Entering edit mode
9.3 years ago
bioguy24
▴
230
You can use samtools bam2fq
to produce fastq out of a bam file.
Use of this site constitutes acceptance of our User Agreement and Privacy Policy.
there is no such thing as an "unaligned" bam file - a bam file is an alignment file. The command above creates Fastq files that you can align with another tool and create a different alignment file.
Ok, I see what you mean. The confusion arises from the having reads with no alignments in an alignment file and once we all put these all into a different file one can call an alignment file as being unaligned ...
The file is still an alignment file, it just contains reads that did not align. Use the same command as above to extract the read sequences. You now have a new dataset that you can align with a different tool. Treat it as new data.
I think I understand, but I want to make sure.
Running the command above on the aligned bam file will give me both aligned and unaligned reads in a new file? Or should I request the unaligned bam as well to use with other tools? Thank you :).
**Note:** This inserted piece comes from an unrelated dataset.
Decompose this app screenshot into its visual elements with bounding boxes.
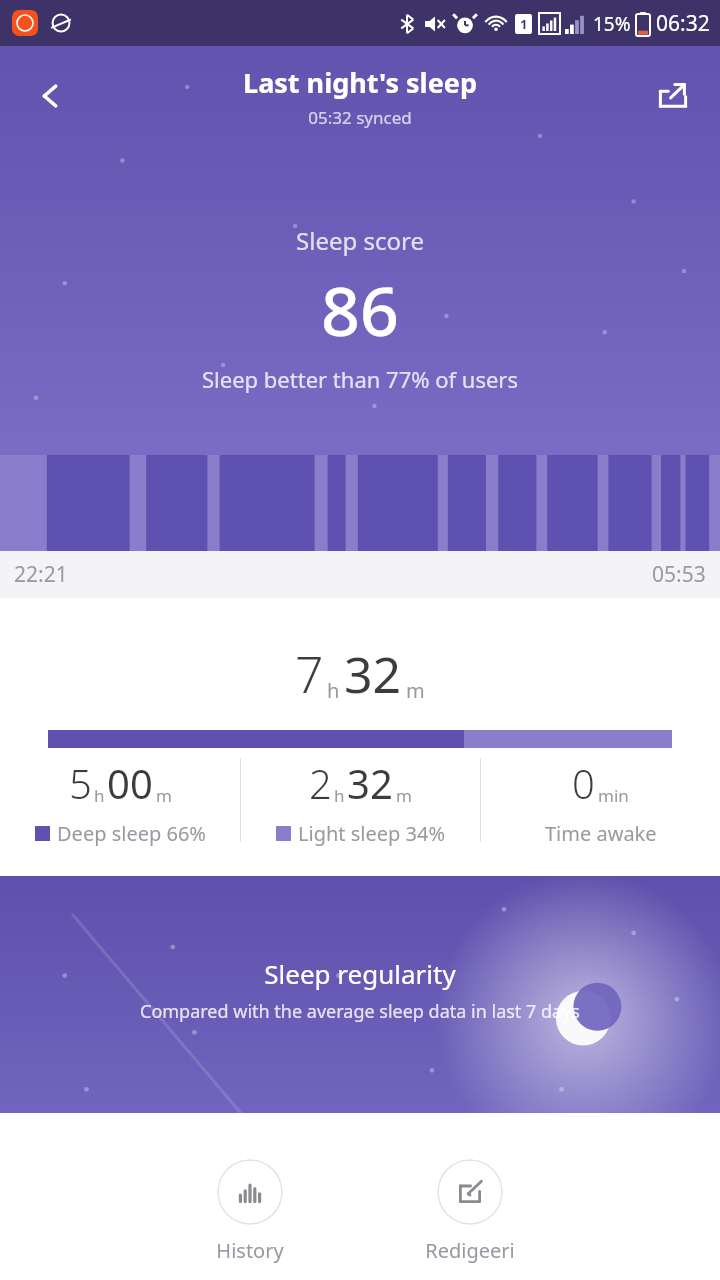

I believe that you need to run the command on each file, one will give you part of the original data that was aligned successfully, the other will give you part of the original data that did not align with that method. You could combine the two or keep them separate.
@Istvan Albert, Ion machine provides data in different formats. One such format is Unaligned BAM. I was working with the Ion data, I've been given the unaligned bam and I converted these BAM files back to fastq with different tools samtools, bedtools, picard ..etc. But the problem is, these fastq files don't match with the fastq produced by the machine. Still I wonder how to convert these unaligned BAM to fastq.
Yes, in the meantime I also understood the purpose of an unaligned bam file - with them it is possible to attach read group hence sample related information to the data.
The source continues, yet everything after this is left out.